January 20, 2016 / 9:11 AM / 4 years ago

UPDATE 2-Taiwan 2015 export orders in worst slide in 6 years, more rate cuts seen

* Export orders in 2015 post worst annual slide since 2009

* Dec orders fall for 9th month, worst decline since Feb 2013

* China Dec orders -8.8 pct y/y; U.S. -8.1 pct (Recasts, adds quotes)

By Faith Hung and Roger Tung

TAIPEI, Jan 20 (Reuters) - Taiwan’s export orders fell the most in six years in 2015 on weak global tech demand and a slowdown in China, cementing bets that the central bank will have to cut interest rates again.

The deeper-than-expected slump in orders in the final month of 2015 suggests weak growth momentum will likely have persisted in the fourth quarter and signals more weakness for the global tech industry.

Taiwan’s December export orders fell 12.3 percent on year, its ninth straight decline and the biggest percentage slide since February 2013. That brought orders for the whole of 2015 down 4.4 percent, the ministry of economic affairs said on Wednesday.

The monthly fall was worse than the 8 percent drop forecast in a Reuters poll and deteriorated from November’s 6.3 percent decline.

The full-year slump was the worst annual decline since an 8.33 percent slide in 2009. Total orders totalled $451.8 billion last year. In 2014, orders reached $472.8 billion due to a boost from Apple Inc’s iPhone.

“2015 orders fell 4.4 percent, marking the first negative growth in six years,” the ministry said in a statement. “Global economic momentum remained soft. Handheld device demand has weakened...oil prices continued to plunge.”

Taiwan’s export orders typically lead actual exports by two to three months. A lot of orders are sent to factories in China that are run by Taiwan companies, and from there are exported to end markets such as the United States and Europe.


Economists expect Taiwan’s central bank to cut interest rates again after slashing them in September and December as global demand remained fragile and consumption was weak at home.

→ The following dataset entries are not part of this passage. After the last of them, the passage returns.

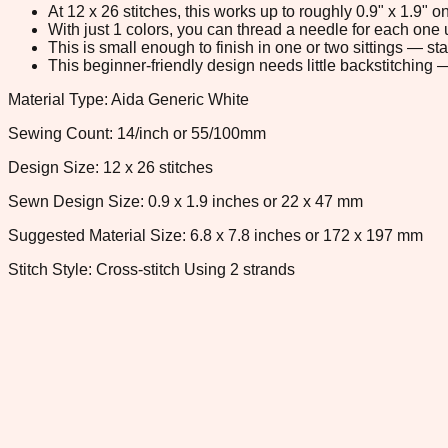
At 12 x 26 stitches, this works up to roughly 0.9" x 1.9"
With just 1 colors, you can thread a needle for each one u
This is small enough to finish in one or two sittings — s
This beginner-friendly design needs little backstitching — 
Material Type: Aida Generic White
Sewing Count: 14/inch or 55/100mm
Design Size: 12 x 26 stitches
Sewn Design Size: 0.9 x 1.9 inches or 22 x 47 mm
Suggested Material Size: 6.8 x 7.8 inches or 172 x 197 mm
Stitch Style: Cross-stitch Using 2 strands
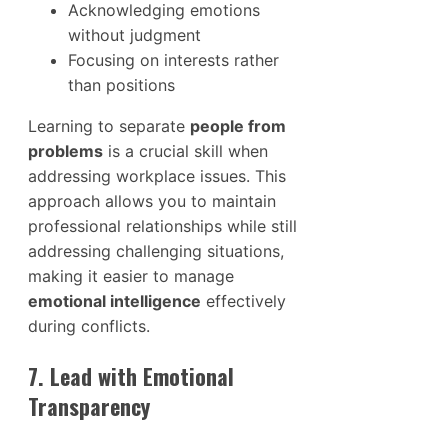
Acknowledging emotions
without judgment
Focusing on interests rather
than positions
Learning to separate
people from
problems
is a crucial skill when
addressing workplace issues. This
approach allows you to maintain
professional relationships while still
addressing challenging situations,
making it easier to manage
emotional intelligence
effectively
during conflicts.
7. Lead with Emotional
Transparency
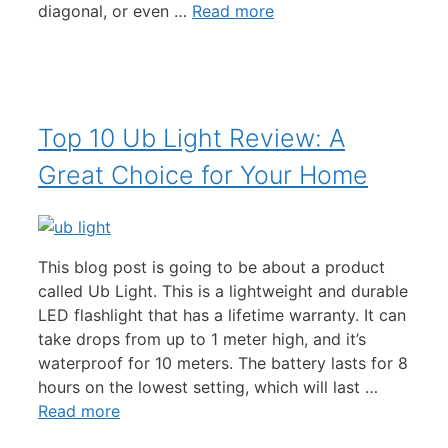
diagonal, or even …
Read more
Top 10 Ub Light Review: A
Great Choice for Your Home
This blog post is going to be about a product
called Ub Light. This is a lightweight and durable
LED flashlight that has a lifetime warranty. It can
take drops from up to 1 meter high, and it’s
waterproof for 10 meters. The battery lasts for 8
hours on the lowest setting, which will last …
Read more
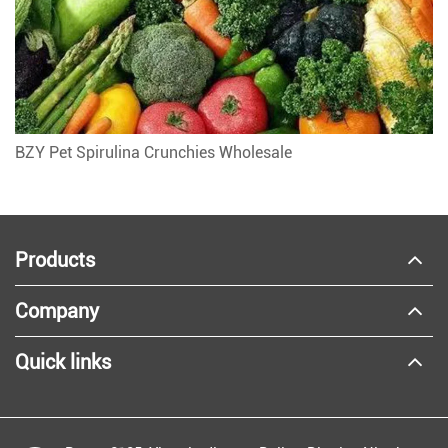
BZY Pet Spirulina Crunchies Wholesale
Products
Company
Quick links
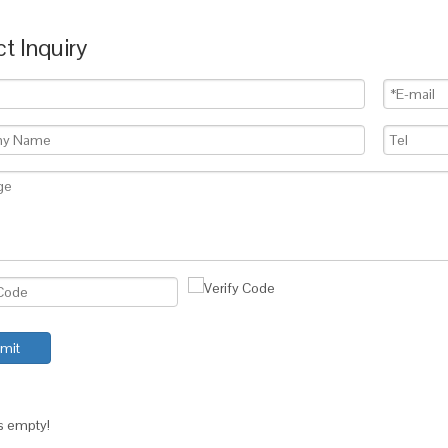
t Inquiry
mit
is empty!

“Today’s data underscore our call for the CBC to act aggressively and further cut the policy rate in Q1 and Q2 2016,” ANZ said in a report, referring to the central bank.

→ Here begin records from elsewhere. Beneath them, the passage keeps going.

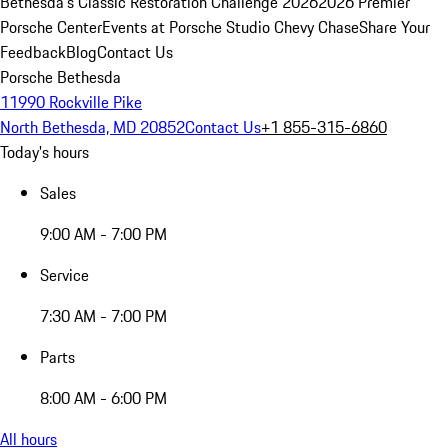
Bethesda's Classic Restoration Challenge 2026
2026 Premier
Porsche Center
Events at Porsche Studio Chevy Chase
Share Your
Feedback
Blog
Contact Us
Porsche Bethesda
11990 Rockville Pike
North Bethesda, MD 20852
Contact Us
+1 855-315-6860
Today's hours
Sales
9:00 AM - 7:00 PM
Service
7:30 AM - 7:00 PM
Parts
8:00 AM - 6:00 PM
All hours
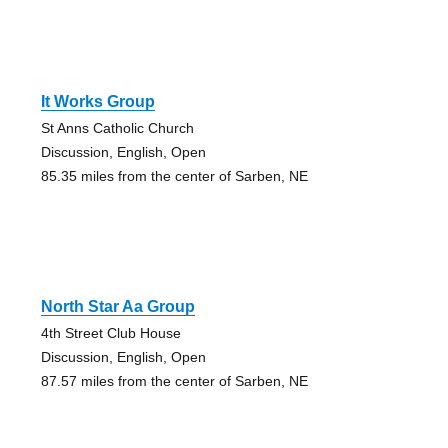
It Works Group
St Anns Catholic Church
Discussion, English, Open
85.35 miles from the center of Sarben, NE
North Star Aa Group
4th Street Club House
Discussion, English, Open
87.57 miles from the center of Sarben, NE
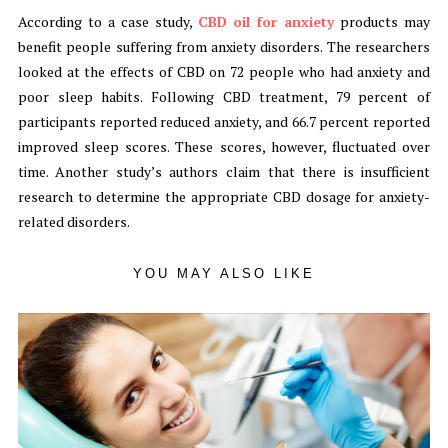
According to a case study,
CBD oil for anxiety
products may
benefit people suffering from anxiety disorders. The researchers
looked at the effects of CBD on 72 people who had anxiety and
poor sleep habits. Following CBD treatment, 79 percent of
participants reported reduced anxiety, and 66.7 percent reported
improved sleep scores. These scores, however, fluctuated over
time. Another study’s authors claim that there is insufficient
research to determine the appropriate CBD dosage for anxiety-
related disorders.
YOU MAY ALSO LIKE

Orders for information and communication products in December fell 12 percent on year, while orders for electronics products dropped 10.1 percent during the same period, the ministry said.

Orders from China fell 8.8 percent in December and were down 8.1 percent from the United States. Those from Europe and Japan also slumped 23.4 percent and 27.4 percent, respectively.

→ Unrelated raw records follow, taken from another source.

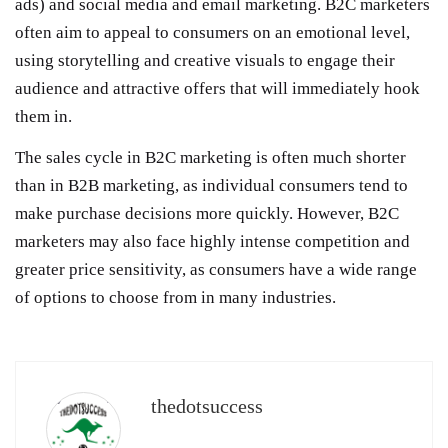
ads) and social media and email marketing. B2C marketers
often aim to appeal to consumers on an emotional level,
using storytelling and creative visuals to engage their
audience and attractive offers that will immediately hook
them in.
The sales cycle in B2C marketing is often much shorter
than in B2B marketing, as individual consumers tend to
make purchase decisions more quickly. However, B2C
marketers may also face highly intense competition and
greater price sensitivity, as consumers have a wide range
of options to choose from in many industries.
thedotsuccess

“The momentum remains weak this year, with less than 5 percent of year-on-year growth in 2016,” said Hsu Kuo-An, an analyst at Capital Securities, Taipei, ahead of the data.

“The global economic outlook is still sluggish, and Taiwan is losing out to Chinese rivals. A wild card is how strong the demand will be for the new iPhones Apple is set to launch in March.”